▸ **Study material**

━━━━━━━━━━━━━━━━━━━━

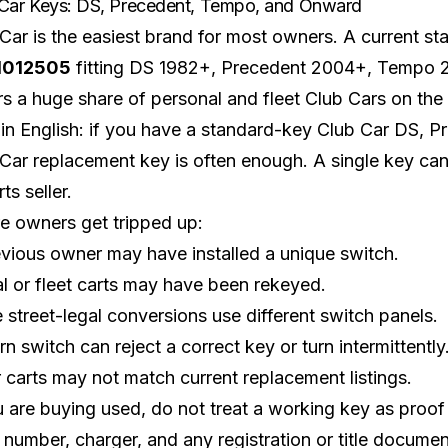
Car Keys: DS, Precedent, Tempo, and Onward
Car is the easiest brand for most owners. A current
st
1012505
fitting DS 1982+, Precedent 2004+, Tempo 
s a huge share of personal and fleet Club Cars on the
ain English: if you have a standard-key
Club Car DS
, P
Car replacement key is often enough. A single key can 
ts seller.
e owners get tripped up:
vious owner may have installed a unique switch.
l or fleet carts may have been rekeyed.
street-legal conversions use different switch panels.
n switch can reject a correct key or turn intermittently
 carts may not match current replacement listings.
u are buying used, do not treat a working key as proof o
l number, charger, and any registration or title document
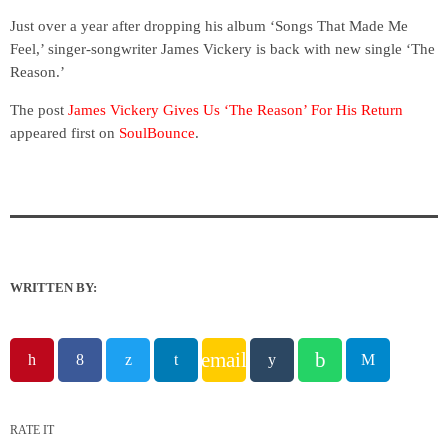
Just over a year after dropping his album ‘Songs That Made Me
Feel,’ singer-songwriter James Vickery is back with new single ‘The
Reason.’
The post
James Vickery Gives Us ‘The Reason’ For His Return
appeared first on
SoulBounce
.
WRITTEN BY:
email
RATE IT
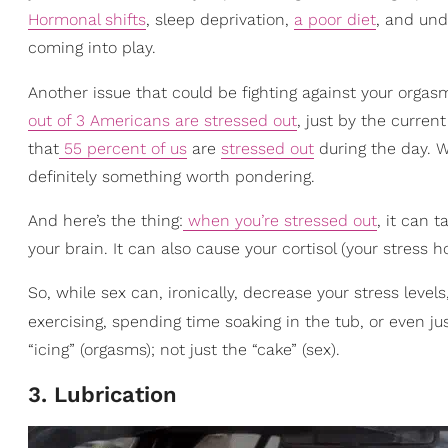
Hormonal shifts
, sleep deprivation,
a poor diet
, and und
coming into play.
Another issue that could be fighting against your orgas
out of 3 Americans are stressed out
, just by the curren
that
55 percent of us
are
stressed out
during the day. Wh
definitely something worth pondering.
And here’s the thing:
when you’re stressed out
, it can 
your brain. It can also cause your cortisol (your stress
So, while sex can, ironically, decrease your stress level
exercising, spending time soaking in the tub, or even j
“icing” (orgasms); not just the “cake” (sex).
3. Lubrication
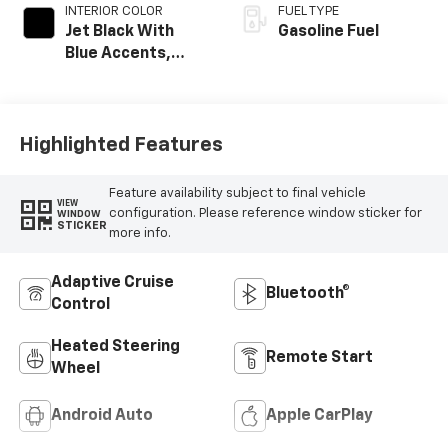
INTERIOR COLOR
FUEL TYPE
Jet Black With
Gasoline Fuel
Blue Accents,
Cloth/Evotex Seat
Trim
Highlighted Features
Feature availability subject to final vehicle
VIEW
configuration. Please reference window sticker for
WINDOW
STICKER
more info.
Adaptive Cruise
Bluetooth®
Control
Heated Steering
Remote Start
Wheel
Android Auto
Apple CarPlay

━━━━━━━━━━━━━━━━━━━━

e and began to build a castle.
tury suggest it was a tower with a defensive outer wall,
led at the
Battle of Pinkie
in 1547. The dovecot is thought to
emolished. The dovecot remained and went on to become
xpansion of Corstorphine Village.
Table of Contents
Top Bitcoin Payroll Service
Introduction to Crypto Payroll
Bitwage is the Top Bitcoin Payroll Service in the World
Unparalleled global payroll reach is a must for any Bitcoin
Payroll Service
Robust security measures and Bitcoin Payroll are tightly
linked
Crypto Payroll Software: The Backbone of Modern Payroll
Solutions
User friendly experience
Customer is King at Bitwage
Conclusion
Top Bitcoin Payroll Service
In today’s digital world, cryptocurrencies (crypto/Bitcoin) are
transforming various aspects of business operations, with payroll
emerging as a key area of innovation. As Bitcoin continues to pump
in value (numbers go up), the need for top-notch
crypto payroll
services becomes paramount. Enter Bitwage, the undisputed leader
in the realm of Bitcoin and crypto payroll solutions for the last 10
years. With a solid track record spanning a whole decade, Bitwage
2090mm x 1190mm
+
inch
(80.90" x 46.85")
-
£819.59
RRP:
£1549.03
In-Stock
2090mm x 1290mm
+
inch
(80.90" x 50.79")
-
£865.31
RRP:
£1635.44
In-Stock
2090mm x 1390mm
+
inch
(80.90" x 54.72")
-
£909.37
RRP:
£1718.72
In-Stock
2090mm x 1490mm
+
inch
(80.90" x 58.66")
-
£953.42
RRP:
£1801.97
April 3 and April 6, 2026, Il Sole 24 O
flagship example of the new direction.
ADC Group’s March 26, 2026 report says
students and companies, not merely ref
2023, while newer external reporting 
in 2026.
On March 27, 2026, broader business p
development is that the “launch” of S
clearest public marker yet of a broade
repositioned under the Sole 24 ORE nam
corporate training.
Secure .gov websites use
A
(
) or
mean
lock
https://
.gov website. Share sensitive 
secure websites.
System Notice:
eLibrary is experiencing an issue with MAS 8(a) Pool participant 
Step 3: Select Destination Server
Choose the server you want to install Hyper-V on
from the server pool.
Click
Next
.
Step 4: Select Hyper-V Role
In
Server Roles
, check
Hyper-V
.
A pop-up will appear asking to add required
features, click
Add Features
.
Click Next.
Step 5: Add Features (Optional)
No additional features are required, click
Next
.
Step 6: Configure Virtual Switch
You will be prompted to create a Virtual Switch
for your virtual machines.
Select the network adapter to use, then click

━━━━━━━━━━━━━━━━━━━━

▸ **What you will do**
List every line in the records above that contains the word "Bitwage".

▸ **Response to the task**
Bitwage is the Top Bitcoin Payroll Service in the World
Customer is King at Bitwage
services becomes paramount. Enter Bitwage, the undisputed leader
years. With a solid track record spanning a whole decade, Bitwage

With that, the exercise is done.